[x3d-public] X3D minutes 3 MAR 2023: X3D4 Sound Component and W3C Audio API review
Brutzman, Donald (Don) (CIV)
brutzman at nps.edu
Fri Mar 3 10:45:15 PST 2023
From: Brutzman, Donald (Don) (CIV) <brutzman at nps.edu>
Sent: Friday, March 3, 2023 8:47 AM
To: X3D Public Mailing List (x3d-public at web3d.org) <x3d-public at web3d.org>; Doug Sanden <gpugroup at gmail.com>
Cc: Athanasios Malamos <athanasios.malamos at gmail.com>; Efi Lakka <efilakka at gmail.com>; Brutzman, Donald (Don) (CIV) <brutzman at nps.edu>
Subject: X3D agenda 3 MAR 2023: X3D4 Sound Component and W3C Audio API review
The X3D Working Group meets weekly on Fridays 09-1000 Pacific on Web3D Consortium zoom channel. Telcon information:
* https://us02web.zoom.us/j/81634670698?pwd=a1VPeU5tN01rc21Oa3hScUlHK0Rxdz09
* https://zoom.us/j/148206572 Password 483805
* https://www.web3d.org/member/teleconference-information
1. X3D 2023 goals. Our primary activities for X3D Working Group in 2023 are focused on broad and correct deployment.
a. Encourage consistent rendering, interaction and usage for the many tremendous capabilities in X3D4.
b. Update ISO specifications and implementations for multiple programming languages and file encodings to match X3D4.
2. Web3D 2023 Conference
Vicomtech has followed up on their initial creation of the spinning conference logo a decade ago… it is back!!!
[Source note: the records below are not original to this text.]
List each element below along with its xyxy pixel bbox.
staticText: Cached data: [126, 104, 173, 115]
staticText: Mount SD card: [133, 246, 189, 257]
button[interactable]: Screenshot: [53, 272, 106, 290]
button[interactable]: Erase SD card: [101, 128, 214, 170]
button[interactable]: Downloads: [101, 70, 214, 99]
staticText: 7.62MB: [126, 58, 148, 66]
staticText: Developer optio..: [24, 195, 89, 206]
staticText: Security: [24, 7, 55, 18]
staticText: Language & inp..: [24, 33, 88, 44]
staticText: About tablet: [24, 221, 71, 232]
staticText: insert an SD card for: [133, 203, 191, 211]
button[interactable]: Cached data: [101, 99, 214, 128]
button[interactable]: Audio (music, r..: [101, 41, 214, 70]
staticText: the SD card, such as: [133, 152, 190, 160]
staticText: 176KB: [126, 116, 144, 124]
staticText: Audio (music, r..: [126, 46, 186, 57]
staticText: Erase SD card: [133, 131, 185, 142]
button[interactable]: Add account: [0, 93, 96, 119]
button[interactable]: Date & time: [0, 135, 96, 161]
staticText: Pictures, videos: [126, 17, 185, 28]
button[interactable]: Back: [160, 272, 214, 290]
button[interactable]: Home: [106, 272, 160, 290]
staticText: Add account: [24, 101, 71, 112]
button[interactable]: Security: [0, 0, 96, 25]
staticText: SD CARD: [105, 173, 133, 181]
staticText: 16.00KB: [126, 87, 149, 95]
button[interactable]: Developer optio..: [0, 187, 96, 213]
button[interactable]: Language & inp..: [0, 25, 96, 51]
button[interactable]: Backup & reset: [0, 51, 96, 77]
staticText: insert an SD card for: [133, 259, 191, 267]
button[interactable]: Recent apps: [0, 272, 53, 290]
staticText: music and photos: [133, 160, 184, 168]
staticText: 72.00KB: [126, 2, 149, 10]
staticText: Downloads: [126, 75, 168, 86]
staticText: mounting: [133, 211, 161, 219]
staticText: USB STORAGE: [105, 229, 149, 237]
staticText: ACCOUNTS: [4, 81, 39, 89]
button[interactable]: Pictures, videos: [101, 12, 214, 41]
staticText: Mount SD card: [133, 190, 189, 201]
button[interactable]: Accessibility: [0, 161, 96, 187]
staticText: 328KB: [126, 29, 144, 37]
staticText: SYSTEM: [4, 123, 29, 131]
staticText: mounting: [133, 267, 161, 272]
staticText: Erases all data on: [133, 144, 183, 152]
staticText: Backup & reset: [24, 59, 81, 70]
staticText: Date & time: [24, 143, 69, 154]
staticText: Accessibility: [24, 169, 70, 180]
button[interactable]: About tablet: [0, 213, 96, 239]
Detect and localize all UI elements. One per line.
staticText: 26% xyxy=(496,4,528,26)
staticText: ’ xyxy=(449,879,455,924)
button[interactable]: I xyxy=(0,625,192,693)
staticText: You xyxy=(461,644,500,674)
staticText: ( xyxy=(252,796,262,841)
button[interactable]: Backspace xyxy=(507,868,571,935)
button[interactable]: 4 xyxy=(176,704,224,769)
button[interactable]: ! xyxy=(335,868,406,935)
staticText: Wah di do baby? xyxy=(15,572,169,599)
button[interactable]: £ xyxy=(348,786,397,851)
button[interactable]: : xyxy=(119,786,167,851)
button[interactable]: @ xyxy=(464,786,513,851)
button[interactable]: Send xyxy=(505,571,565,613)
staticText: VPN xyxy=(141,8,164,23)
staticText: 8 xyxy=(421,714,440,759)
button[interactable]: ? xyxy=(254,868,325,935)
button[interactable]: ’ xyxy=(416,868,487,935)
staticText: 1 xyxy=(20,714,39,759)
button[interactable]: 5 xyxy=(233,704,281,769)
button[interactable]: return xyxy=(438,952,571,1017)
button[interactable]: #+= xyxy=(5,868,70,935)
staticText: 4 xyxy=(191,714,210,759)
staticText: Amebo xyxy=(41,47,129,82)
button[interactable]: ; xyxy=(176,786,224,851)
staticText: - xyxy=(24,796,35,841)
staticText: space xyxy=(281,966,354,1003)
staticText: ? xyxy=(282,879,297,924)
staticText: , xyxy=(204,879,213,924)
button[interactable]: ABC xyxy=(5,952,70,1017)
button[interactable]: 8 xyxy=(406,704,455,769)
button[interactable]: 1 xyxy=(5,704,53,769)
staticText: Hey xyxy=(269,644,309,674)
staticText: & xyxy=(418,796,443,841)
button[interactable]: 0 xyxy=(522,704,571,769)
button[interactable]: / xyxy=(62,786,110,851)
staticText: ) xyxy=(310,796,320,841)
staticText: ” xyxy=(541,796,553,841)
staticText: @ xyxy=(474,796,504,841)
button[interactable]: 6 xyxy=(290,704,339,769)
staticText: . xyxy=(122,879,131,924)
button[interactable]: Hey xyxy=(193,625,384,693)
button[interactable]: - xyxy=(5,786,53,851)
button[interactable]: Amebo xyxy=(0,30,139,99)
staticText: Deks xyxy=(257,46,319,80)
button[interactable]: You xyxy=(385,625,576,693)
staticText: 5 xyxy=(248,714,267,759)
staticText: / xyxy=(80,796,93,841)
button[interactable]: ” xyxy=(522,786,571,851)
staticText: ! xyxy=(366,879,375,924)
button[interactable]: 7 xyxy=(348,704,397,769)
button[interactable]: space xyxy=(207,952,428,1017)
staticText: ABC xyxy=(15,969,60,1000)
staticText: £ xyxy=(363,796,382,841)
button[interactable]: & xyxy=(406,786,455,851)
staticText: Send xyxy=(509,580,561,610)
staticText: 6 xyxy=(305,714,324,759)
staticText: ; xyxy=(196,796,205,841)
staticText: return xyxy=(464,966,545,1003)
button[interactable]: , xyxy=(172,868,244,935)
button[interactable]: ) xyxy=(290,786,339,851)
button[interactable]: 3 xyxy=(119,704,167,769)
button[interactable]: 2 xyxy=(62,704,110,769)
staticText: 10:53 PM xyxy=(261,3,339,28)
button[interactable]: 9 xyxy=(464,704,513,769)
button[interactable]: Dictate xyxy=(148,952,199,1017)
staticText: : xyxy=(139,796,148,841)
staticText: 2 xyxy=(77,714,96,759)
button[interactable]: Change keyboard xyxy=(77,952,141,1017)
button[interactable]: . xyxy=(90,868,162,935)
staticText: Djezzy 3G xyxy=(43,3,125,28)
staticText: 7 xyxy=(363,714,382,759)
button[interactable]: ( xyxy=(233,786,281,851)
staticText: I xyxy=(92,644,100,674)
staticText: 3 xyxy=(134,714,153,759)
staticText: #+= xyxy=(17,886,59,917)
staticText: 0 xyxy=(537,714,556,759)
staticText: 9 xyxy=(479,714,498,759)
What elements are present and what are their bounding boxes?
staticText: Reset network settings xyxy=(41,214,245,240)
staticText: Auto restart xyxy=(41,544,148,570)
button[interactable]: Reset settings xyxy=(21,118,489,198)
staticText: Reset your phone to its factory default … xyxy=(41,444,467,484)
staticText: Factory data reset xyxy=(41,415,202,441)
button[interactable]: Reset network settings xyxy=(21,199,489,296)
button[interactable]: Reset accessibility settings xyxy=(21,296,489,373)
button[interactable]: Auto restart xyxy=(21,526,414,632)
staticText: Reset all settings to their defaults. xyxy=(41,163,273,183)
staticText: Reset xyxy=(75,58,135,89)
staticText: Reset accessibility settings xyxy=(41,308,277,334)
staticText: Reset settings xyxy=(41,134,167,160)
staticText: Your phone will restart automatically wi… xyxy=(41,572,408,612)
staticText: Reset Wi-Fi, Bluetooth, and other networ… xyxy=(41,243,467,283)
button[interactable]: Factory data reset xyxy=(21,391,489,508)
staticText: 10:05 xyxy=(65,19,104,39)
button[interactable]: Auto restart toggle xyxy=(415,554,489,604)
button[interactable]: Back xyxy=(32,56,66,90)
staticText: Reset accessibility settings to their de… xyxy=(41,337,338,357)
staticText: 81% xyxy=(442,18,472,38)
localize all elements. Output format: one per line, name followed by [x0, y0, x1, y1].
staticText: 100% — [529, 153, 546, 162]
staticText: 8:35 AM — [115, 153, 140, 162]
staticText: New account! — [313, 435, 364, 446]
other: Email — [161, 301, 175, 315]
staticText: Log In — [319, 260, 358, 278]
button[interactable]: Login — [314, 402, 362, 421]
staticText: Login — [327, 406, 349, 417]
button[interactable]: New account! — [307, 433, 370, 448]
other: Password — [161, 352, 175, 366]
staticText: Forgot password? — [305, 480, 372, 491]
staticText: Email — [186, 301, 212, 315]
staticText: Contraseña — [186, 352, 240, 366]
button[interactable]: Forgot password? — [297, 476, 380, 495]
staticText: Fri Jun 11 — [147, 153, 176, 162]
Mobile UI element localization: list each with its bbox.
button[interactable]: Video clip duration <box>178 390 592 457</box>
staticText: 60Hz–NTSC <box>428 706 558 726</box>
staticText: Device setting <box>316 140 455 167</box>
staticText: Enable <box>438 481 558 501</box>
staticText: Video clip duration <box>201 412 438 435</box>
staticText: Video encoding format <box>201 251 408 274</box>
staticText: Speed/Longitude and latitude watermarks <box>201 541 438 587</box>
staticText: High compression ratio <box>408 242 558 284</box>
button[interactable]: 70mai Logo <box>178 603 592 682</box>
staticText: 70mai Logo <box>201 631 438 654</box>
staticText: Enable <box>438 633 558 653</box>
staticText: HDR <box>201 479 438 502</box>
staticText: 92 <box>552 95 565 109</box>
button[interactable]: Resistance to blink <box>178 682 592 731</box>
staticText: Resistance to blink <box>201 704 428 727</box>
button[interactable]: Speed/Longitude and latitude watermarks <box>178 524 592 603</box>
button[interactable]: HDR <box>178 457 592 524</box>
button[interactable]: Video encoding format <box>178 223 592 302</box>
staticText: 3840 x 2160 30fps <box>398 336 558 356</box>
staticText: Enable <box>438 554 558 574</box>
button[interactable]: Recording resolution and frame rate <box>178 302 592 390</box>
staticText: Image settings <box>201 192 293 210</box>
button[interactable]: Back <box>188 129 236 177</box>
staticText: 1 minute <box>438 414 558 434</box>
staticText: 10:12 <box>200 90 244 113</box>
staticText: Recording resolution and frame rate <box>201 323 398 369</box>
* Web3D 2023, 9-11 October 2023, Vicomtech
* San Sebastian Spain, In-person and Online
* https://web3d.siggraph.org
It will be really interested if we can start collecting and disseminating all 3d models for the conference…
3. Focus: review of X3D4 Sound Component and W3C Audio API.
Our current goal is to identify and remedy and errors or gaps in the X3D4 Architecture with respect to W3C Audio API.
Design goals are attempting to align existing patterns and semantics wherever possible. We are not inventing, we are checking and fixing.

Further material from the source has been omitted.